_Task prompt_
Copying rule for the data below: pictures stay out, and only the lines from the one with "excepcionalmente justa em termos de valor." down to the one with "ORGANISENT LEUR JOURNÉE ÉCO-RESPONSABLE!", inclusive, are repeated exactly.

***** Available records *****

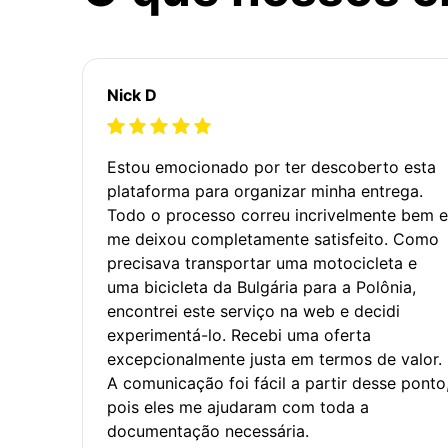
Nick D
Estou emocionado por ter descoberto esta
plataforma para organizar minha entrega.
Todo o processo correu incrivelmente bem e
me deixou completamente satisfeito. Como
precisava transportar uma motocicleta e
uma bicicleta da Bulgária para a Polônia,
encontrei este serviço na web e decidi
experimentá-lo. Recebi uma oferta
excepcionalmente justa em termos de valor.
A comunicação foi fácil a partir desse ponto
pois eles me ajudaram com toda a
documentação necessária.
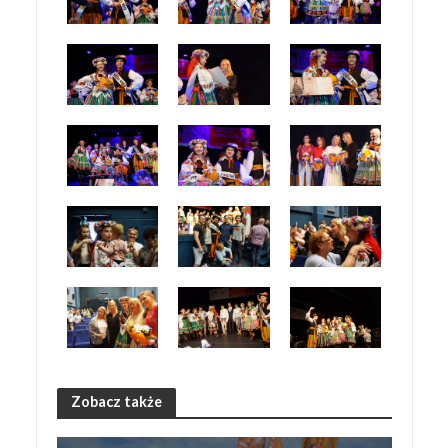
Zobacz także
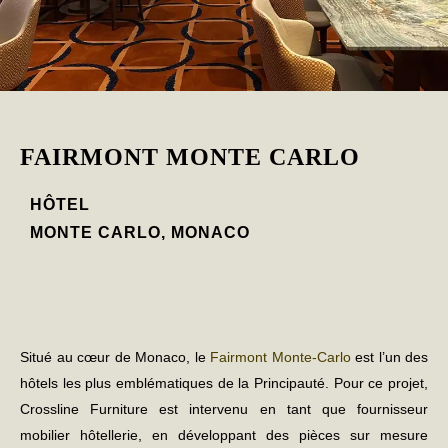
FAIRMONT MONTE CARLO
HÔTEL
MONTE CARLO, MONACO
Situé au cœur de Monaco, le
Fairmont Monte-Carlo
est l’un des
hôtels les plus emblématiques de la Principauté. Pour ce projet,
Crossline Furniture est intervenu en tant que
fournisseur
mobilier hôtellerie
, en développant des pièces sur mesure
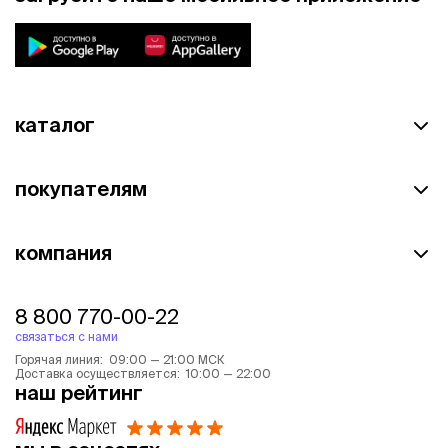
каталог
покупателям
компания
8 800 770-00-22
связаться с нами
Горячая линия: 09:00 — 21:00 МСК
Доставка осуществляется: 10:00 — 22:00
наш рейтинг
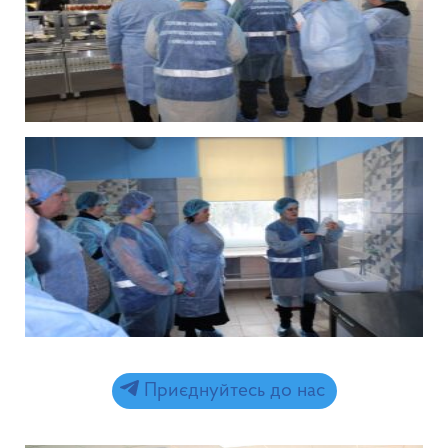
Приєднуйтесь до нас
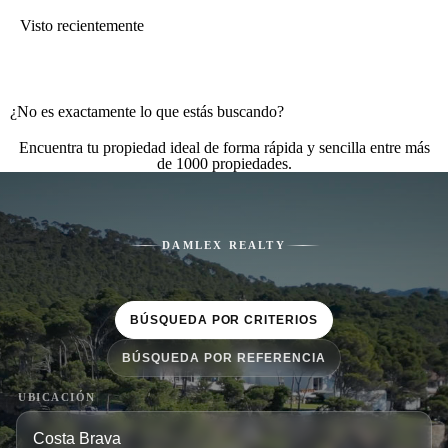
Visto recientemente
¿No es exactamente lo que estás buscando?
Encuentra tu propiedad ideal de forma rápida y sencilla entre más
de 1000 propiedades.
DAMLEX REALTY
BÚSQUEDA POR CRITERIOS
BÚSQUEDA POR REFERENCIA
UBICACIÓN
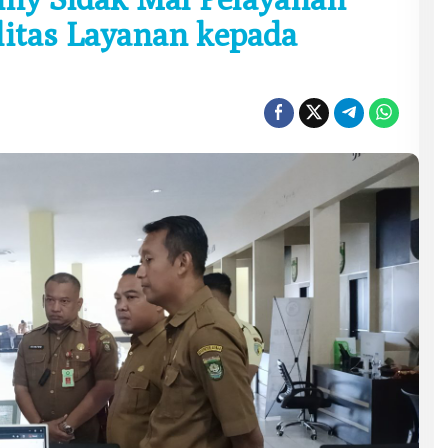
litas Layanan kepada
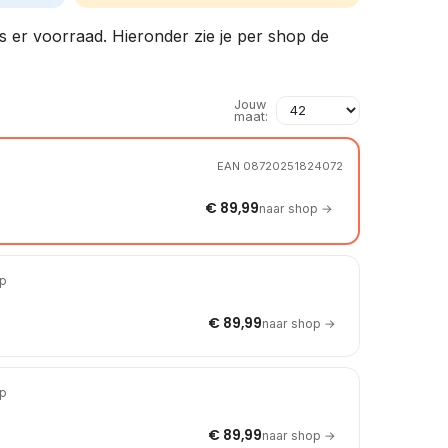
is er voorraad. Hieronder zie je per shop de
Jouw
maat:
EAN 08720251824072
€ 89,99
naar shop →
op
€ 89,99
naar shop →
op
€ 89,99
naar shop →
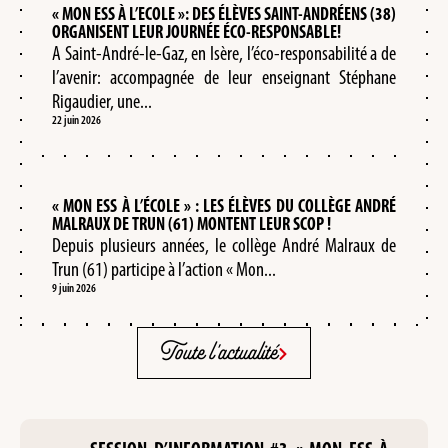
« MON ESS À L’ECOLE »: DES ÉLÈVES SAINT-ANDRÉENS (38)
ORGANISENT LEUR JOURNÉE ÉCO-RESPONSABLE!
A Saint-André-le-Gaz, en Isère, l’éco-responsabilité a de
l’avenir: accompagnée de leur enseignant Stéphane
Rigaudier, une...
22 juin 2026
« MON ESS À L’ÉCOLE » : LES ÉLÈVES DU COLLÈGE ANDRÉ
MALRAUX DE TRUN (61) MONTENT LEUR SCOP !
Depuis plusieurs années, le collège André Malraux de
Trun (61) participe à l’action « Mon...
9 juin 2026
Toute l'actualité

*****

_Response for this exercise_
excepcionalmente justa em termos de valor.
A comunicação foi fácil a partir desse ponto
pois eles me ajudaram com toda a
documentação necessária.
Zobacz także
FAIRMONT MONTE CARLO
HÔTEL
MONTE CARLO, MONACO
Situé au cœur de Monaco, le
Fairmont Monte-Carlo
est l’un des
hôtels les plus emblématiques de la Principauté. Pour ce projet,
Crossline Furniture est intervenu en tant que
fournisseur
mobilier hôtellerie
, en développant des pièces sur mesure
каталог
покупателям
компания
8 800 770-00-22
связаться с нами
Горячая линия: 09:00 — 21:00 МСК
Доставка осуществляется: 10:00 — 22:00
наш рейтинг
Приєднуйтесь до нас
Visto recientemente
¿No es exactamente lo que estás buscando?
Encuentra tu propiedad ideal de forma rápida y sencilla entre más
de 1000 propiedades.
DAMLEX REALTY
BÚSQUEDA POR CRITERIOS
BÚSQUEDA POR REFERENCIA
UBICACIÓN
litas Layanan kepada
is er voorraad. Hieronder zie je per shop de
Jouw
maat:
EAN 08720251824072
€ 89,99
naar shop →
op
€ 89,99
naar shop →
op
€ 89,99
naar shop →
« MON ESS À L’ECOLE »: DES ÉLÈVES SAINT-ANDRÉENS (38)
ORGANISENT LEUR JOURNÉE ÉCO-RESPONSABLE!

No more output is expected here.